→ Exercise directions
Answer with a bare number: the count of lines in the data below that contain the word "infissi".

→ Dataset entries
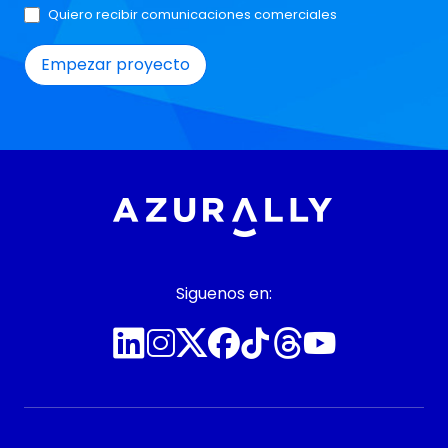
Quiero recibir comunicaciones comerciales
Siguenos en:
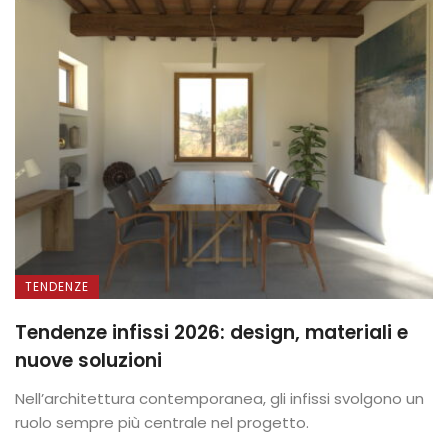
TENDENZE
Tendenze infissi 2026: design, materiali e
nuove soluzioni
Nell’architettura contemporanea, gli infissi svolgono un
ruolo sempre più centrale nel progetto.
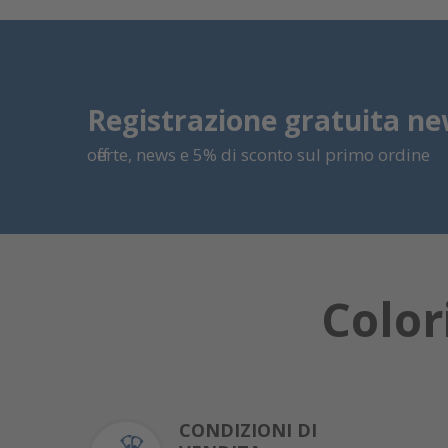
Registrazione gratuita ne
offerte, news e 5% di sconto sul primo ordine
Color
CONDIZIONI DI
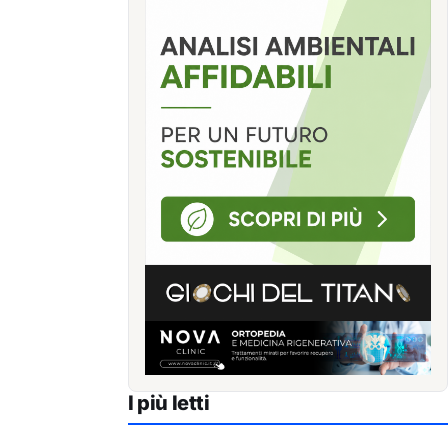
I più letti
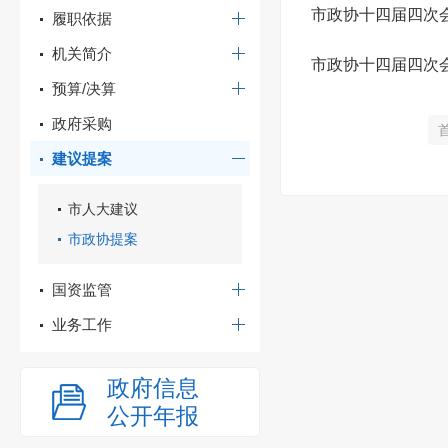
市政协十四届四次会
履职依据
机关简介
市政协十四届四次
预算/决算
政府采购
建议提案
市人大建议
市政协提案
国资监管
业务工作
政府信息
公开年报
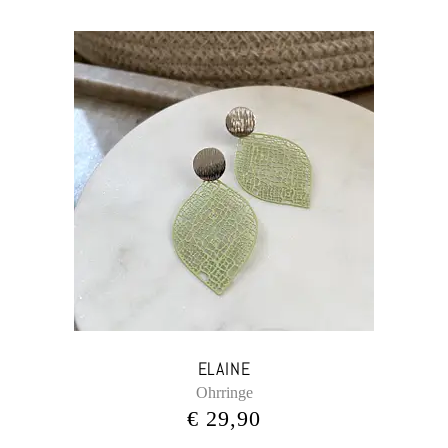
ELAINE
Ohrringe
€
29,90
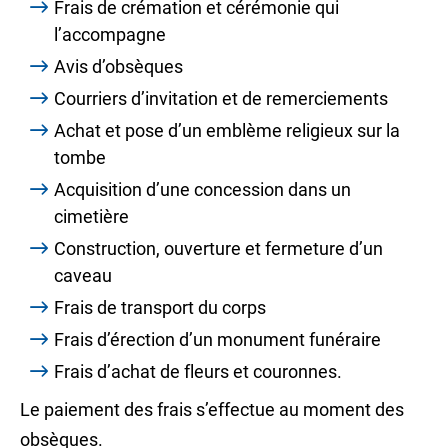
Frais de crémation et cérémonie qui
l’accompagne
Avis d’obsèques
Courriers d’invitation et de remerciements
Achat et pose d’un emblème religieux sur la
tombe
Acquisition d’une concession dans un
cimetière
Construction, ouverture et fermeture d’un
caveau
Frais de transport du corps
Frais d’érection d’un monument funéraire
Frais d’achat de fleurs et couronnes.
Le paiement des frais s’effectue au moment des
obsèques.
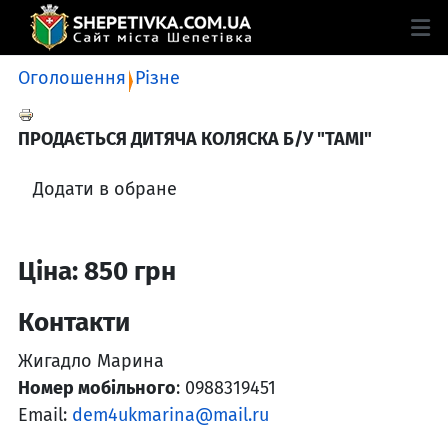
Оголошення
Різне
ПРОДАЄТЬСЯ ДИТЯЧА КОЛЯСКА Б/У "ТАМІ"
Додати в обране
Ціна: 850 грн
Контакти
Жигадло Марина
Номер мобільного
: 0988319451
Email:
dem4ukmarina@mail.ru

→ Output below
2